→ Exercise goal
Copy each entry as written.

→ Exercise materials
== Segment start ==

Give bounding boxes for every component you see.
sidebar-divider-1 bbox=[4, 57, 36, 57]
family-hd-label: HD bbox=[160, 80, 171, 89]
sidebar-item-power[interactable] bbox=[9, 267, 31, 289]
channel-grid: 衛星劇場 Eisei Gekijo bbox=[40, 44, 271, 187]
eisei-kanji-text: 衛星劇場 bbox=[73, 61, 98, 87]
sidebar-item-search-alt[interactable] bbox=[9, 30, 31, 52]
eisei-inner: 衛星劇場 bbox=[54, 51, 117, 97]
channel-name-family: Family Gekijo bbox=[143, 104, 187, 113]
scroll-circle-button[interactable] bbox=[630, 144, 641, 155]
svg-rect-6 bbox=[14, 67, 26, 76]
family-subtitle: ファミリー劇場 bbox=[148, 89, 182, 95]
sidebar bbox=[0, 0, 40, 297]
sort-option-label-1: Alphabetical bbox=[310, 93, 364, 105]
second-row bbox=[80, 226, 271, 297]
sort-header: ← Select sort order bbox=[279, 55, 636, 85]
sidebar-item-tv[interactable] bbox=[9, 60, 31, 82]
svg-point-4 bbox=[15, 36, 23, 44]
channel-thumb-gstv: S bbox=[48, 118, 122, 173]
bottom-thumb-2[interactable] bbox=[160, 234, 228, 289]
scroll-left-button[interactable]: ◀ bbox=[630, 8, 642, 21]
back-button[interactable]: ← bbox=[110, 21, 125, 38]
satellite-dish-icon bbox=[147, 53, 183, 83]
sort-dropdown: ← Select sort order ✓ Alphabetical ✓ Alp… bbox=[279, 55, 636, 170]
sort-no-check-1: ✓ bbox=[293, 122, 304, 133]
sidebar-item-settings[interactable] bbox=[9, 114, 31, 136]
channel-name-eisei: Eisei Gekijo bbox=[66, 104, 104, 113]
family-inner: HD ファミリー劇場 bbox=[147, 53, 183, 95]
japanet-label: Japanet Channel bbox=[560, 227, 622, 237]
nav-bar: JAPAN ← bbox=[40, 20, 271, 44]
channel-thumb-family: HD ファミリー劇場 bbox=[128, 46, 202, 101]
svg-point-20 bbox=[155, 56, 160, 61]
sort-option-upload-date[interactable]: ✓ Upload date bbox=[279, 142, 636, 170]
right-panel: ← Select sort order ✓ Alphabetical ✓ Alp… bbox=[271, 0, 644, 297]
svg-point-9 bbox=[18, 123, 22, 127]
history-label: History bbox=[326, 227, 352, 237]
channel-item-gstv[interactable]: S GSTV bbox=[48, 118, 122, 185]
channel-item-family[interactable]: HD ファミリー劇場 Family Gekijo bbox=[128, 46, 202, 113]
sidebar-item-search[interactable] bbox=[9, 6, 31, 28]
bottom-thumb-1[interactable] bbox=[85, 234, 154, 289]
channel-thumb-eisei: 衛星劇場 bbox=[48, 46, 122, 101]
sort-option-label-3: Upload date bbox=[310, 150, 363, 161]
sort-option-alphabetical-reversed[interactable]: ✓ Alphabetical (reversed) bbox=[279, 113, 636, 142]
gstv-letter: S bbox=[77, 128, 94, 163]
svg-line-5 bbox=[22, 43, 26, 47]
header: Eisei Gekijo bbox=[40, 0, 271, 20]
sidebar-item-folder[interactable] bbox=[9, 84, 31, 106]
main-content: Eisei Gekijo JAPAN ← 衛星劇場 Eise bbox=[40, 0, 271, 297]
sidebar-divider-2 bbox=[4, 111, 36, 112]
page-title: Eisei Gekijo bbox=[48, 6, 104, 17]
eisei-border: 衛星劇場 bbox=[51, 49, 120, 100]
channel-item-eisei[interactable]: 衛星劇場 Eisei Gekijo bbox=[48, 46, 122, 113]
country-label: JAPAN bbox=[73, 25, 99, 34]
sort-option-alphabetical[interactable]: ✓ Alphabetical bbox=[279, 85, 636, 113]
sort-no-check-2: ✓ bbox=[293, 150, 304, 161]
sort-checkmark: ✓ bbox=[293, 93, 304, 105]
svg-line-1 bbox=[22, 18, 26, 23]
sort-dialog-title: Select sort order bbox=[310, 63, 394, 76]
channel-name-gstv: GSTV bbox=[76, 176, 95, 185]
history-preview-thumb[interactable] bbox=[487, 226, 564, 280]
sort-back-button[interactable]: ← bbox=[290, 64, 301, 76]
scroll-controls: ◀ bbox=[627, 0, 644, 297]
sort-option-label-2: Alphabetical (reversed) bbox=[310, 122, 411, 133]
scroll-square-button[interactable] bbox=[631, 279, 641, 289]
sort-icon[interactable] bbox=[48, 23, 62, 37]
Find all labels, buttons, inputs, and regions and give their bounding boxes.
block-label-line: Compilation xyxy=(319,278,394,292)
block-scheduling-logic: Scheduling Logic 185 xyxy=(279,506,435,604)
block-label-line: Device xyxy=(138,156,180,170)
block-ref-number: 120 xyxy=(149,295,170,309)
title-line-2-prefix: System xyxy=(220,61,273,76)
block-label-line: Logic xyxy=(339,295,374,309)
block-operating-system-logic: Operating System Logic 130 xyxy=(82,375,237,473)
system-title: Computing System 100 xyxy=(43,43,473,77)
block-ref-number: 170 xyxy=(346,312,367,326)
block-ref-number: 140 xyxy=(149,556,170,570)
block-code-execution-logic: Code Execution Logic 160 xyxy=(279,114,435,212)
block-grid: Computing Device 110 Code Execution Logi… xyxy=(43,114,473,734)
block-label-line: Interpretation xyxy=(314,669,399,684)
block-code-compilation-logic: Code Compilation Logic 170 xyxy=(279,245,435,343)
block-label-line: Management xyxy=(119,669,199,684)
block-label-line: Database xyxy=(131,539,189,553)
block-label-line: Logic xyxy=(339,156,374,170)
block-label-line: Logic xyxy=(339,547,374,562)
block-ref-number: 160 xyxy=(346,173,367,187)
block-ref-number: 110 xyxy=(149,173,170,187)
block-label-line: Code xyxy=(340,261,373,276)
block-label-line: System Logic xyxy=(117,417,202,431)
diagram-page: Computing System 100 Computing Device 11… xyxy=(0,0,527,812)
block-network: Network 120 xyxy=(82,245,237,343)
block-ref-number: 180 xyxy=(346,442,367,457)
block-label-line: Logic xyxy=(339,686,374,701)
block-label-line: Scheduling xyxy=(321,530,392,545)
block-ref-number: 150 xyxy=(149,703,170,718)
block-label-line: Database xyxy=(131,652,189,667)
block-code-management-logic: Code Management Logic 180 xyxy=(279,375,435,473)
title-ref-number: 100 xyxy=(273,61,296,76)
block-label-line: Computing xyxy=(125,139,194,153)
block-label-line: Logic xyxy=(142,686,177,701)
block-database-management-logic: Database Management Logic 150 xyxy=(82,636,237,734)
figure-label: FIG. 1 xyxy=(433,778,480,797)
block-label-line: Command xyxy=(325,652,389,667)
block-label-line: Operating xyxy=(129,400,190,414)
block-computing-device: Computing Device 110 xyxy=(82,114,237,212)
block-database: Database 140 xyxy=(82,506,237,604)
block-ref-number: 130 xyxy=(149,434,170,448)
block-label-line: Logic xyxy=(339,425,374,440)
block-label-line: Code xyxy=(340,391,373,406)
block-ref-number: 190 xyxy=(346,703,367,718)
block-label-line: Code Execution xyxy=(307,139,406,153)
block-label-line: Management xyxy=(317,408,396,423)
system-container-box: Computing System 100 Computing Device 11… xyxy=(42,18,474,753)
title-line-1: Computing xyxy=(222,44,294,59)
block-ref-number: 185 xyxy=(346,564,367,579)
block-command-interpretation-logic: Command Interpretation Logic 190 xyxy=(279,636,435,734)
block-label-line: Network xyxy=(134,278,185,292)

== Segment end ==

→ Result of this exercise
Give bounding boxes for every component you see.
sidebar-divider-1 bbox=[4, 57, 36, 57]
family-hd-label: HD bbox=[160, 80, 171, 89]
sidebar-item-power[interactable] bbox=[9, 267, 31, 289]
channel-grid: 衛星劇場 Eisei Gekijo bbox=[40, 44, 271, 187]
eisei-kanji-text: 衛星劇場 bbox=[73, 61, 98, 87]
sidebar-item-search-alt[interactable] bbox=[9, 30, 31, 52]
eisei-inner: 衛星劇場 bbox=[54, 51, 117, 97]
channel-name-family: Family Gekijo bbox=[143, 104, 187, 113]
scroll-circle-button[interactable] bbox=[630, 144, 641, 155]
svg-rect-6 bbox=[14, 67, 26, 76]
family-subtitle: ファミリー劇場 bbox=[148, 89, 182, 95]
sidebar bbox=[0, 0, 40, 297]
sort-option-label-1: Alphabetical bbox=[310, 93, 364, 105]
second-row bbox=[80, 226, 271, 297]
sort-header: ← Select sort order bbox=[279, 55, 636, 85]
sidebar-item-tv[interactable] bbox=[9, 60, 31, 82]
svg-point-4 bbox=[15, 36, 23, 44]
channel-thumb-gstv: S bbox=[48, 118, 122, 173]
bottom-thumb-2[interactable] bbox=[160, 234, 228, 289]
scroll-left-button[interactable]: ◀ bbox=[630, 8, 642, 21]
back-button[interactable]: ← bbox=[110, 21, 125, 38]
satellite-dish-icon bbox=[147, 53, 183, 83]
sort-dropdown: ← Select sort order ✓ Alphabetical ✓ Alp… bbox=[279, 55, 636, 170]
sort-no-check-1: ✓ bbox=[293, 122, 304, 133]
sidebar-item-settings[interactable] bbox=[9, 114, 31, 136]
channel-name-eisei: Eisei Gekijo bbox=[66, 104, 104, 113]
family-inner: HD ファミリー劇場 bbox=[147, 53, 183, 95]
japanet-label: Japanet Channel bbox=[560, 227, 622, 237]
nav-bar: JAPAN ← bbox=[40, 20, 271, 44]
channel-thumb-family: HD ファミリー劇場 bbox=[128, 46, 202, 101]
svg-point-20 bbox=[155, 56, 160, 61]
sort-option-upload-date[interactable]: ✓ Upload date bbox=[279, 142, 636, 170]
right-panel: ← Select sort order ✓ Alphabetical ✓ Alp… bbox=[271, 0, 644, 297]
svg-point-9 bbox=[18, 123, 22, 127]
history-label: History bbox=[326, 227, 352, 237]
channel-item-gstv[interactable]: S GSTV bbox=[48, 118, 122, 185]
channel-item-family[interactable]: HD ファミリー劇場 Family Gekijo bbox=[128, 46, 202, 113]
sidebar-item-search[interactable] bbox=[9, 6, 31, 28]
bottom-thumb-1[interactable] bbox=[85, 234, 154, 289]
channel-thumb-eisei: 衛星劇場 bbox=[48, 46, 122, 101]
sort-option-label-3: Upload date bbox=[310, 150, 363, 161]
sort-option-alphabetical-reversed[interactable]: ✓ Alphabetical (reversed) bbox=[279, 113, 636, 142]
gstv-letter: S bbox=[77, 128, 94, 163]
svg-line-5 bbox=[22, 43, 26, 47]
header: Eisei Gekijo bbox=[40, 0, 271, 20]
sidebar-item-folder[interactable] bbox=[9, 84, 31, 106]
main-content: Eisei Gekijo JAPAN ← 衛星劇場 Eise bbox=[40, 0, 271, 297]
sidebar-divider-2 bbox=[4, 111, 36, 112]
page-title: Eisei Gekijo bbox=[48, 6, 104, 17]
eisei-border: 衛星劇場 bbox=[51, 49, 120, 100]
channel-item-eisei[interactable]: 衛星劇場 Eisei Gekijo bbox=[48, 46, 122, 113]
country-label: JAPAN bbox=[73, 25, 99, 34]
sort-option-alphabetical[interactable]: ✓ Alphabetical bbox=[279, 85, 636, 113]
sort-no-check-2: ✓ bbox=[293, 150, 304, 161]
sort-checkmark: ✓ bbox=[293, 93, 304, 105]
svg-line-1 bbox=[22, 18, 26, 23]
sort-dialog-title: Select sort order bbox=[310, 63, 394, 76]
channel-name-gstv: GSTV bbox=[76, 176, 95, 185]
history-preview-thumb[interactable] bbox=[487, 226, 564, 280]
sort-back-button[interactable]: ← bbox=[290, 64, 301, 76]
scroll-controls: ◀ bbox=[627, 0, 644, 297]
sort-option-label-2: Alphabetical (reversed) bbox=[310, 122, 411, 133]
scroll-square-button[interactable] bbox=[631, 279, 641, 289]
sort-icon[interactable] bbox=[48, 23, 62, 37]
Find all labels, buttons, inputs, and regions and give their bounding boxes.
block-label-line: Compilation xyxy=(319,278,394,292)
block-scheduling-logic: Scheduling Logic 185 xyxy=(279,506,435,604)
block-label-line: Device xyxy=(138,156,180,170)
block-ref-number: 120 xyxy=(149,295,170,309)
title-line-2-prefix: System xyxy=(220,61,273,76)
block-label-line: Logic xyxy=(339,295,374,309)
block-operating-system-logic: Operating System Logic 130 xyxy=(82,375,237,473)
system-title: Computing System 100 xyxy=(43,43,473,77)
block-ref-number: 170 xyxy=(346,312,367,326)
block-ref-number: 140 xyxy=(149,556,170,570)
block-code-execution-logic: Code Execution Logic 160 xyxy=(279,114,435,212)
block-grid: Computing Device 110 Code Execution Logi… xyxy=(43,114,473,734)
block-label-line: Interpretation xyxy=(314,669,399,684)
block-code-compilation-logic: Code Compilation Logic 170 xyxy=(279,245,435,343)
block-label-line: Management xyxy=(119,669,199,684)
block-label-line: Database xyxy=(131,539,189,553)
block-label-line: Logic xyxy=(339,156,374,170)
block-label-line: Logic xyxy=(339,547,374,562)
block-ref-number: 160 xyxy=(346,173,367,187)
block-ref-number: 110 xyxy=(149,173,170,187)
block-label-line: Code xyxy=(340,261,373,276)
block-label-line: System Logic xyxy=(117,417,202,431)
diagram-page: Computing System 100 Computing Device 11… xyxy=(0,0,527,812)
block-network: Network 120 xyxy=(82,245,237,343)
block-ref-number: 180 xyxy=(346,442,367,457)
block-label-line: Logic xyxy=(339,686,374,701)
block-label-line: Scheduling xyxy=(321,530,392,545)
block-ref-number: 150 xyxy=(149,703,170,718)
block-label-line: Database xyxy=(131,652,189,667)
block-code-management-logic: Code Management Logic 180 xyxy=(279,375,435,473)
title-ref-number: 100 xyxy=(273,61,296,76)
block-label-line: Computing xyxy=(125,139,194,153)
block-label-line: Logic xyxy=(142,686,177,701)
block-database-management-logic: Database Management Logic 150 xyxy=(82,636,237,734)
figure-label: FIG. 1 xyxy=(433,778,480,797)
block-label-line: Command xyxy=(325,652,389,667)
block-label-line: Operating xyxy=(129,400,190,414)
block-computing-device: Computing Device 110 xyxy=(82,114,237,212)
block-database: Database 140 xyxy=(82,506,237,604)
block-ref-number: 130 xyxy=(149,434,170,448)
block-label-line: Logic xyxy=(339,425,374,440)
block-label-line: Code xyxy=(340,391,373,406)
block-ref-number: 190 xyxy=(346,703,367,718)
block-label-line: Code Execution xyxy=(307,139,406,153)
block-label-line: Management xyxy=(317,408,396,423)
system-container-box: Computing System 100 Computing Device 11… xyxy=(42,18,474,753)
title-line-1: Computing xyxy=(222,44,294,59)
block-ref-number: 185 xyxy=(346,564,367,579)
block-command-interpretation-logic: Command Interpretation Logic 190 xyxy=(279,636,435,734)
block-label-line: Network xyxy=(134,278,185,292)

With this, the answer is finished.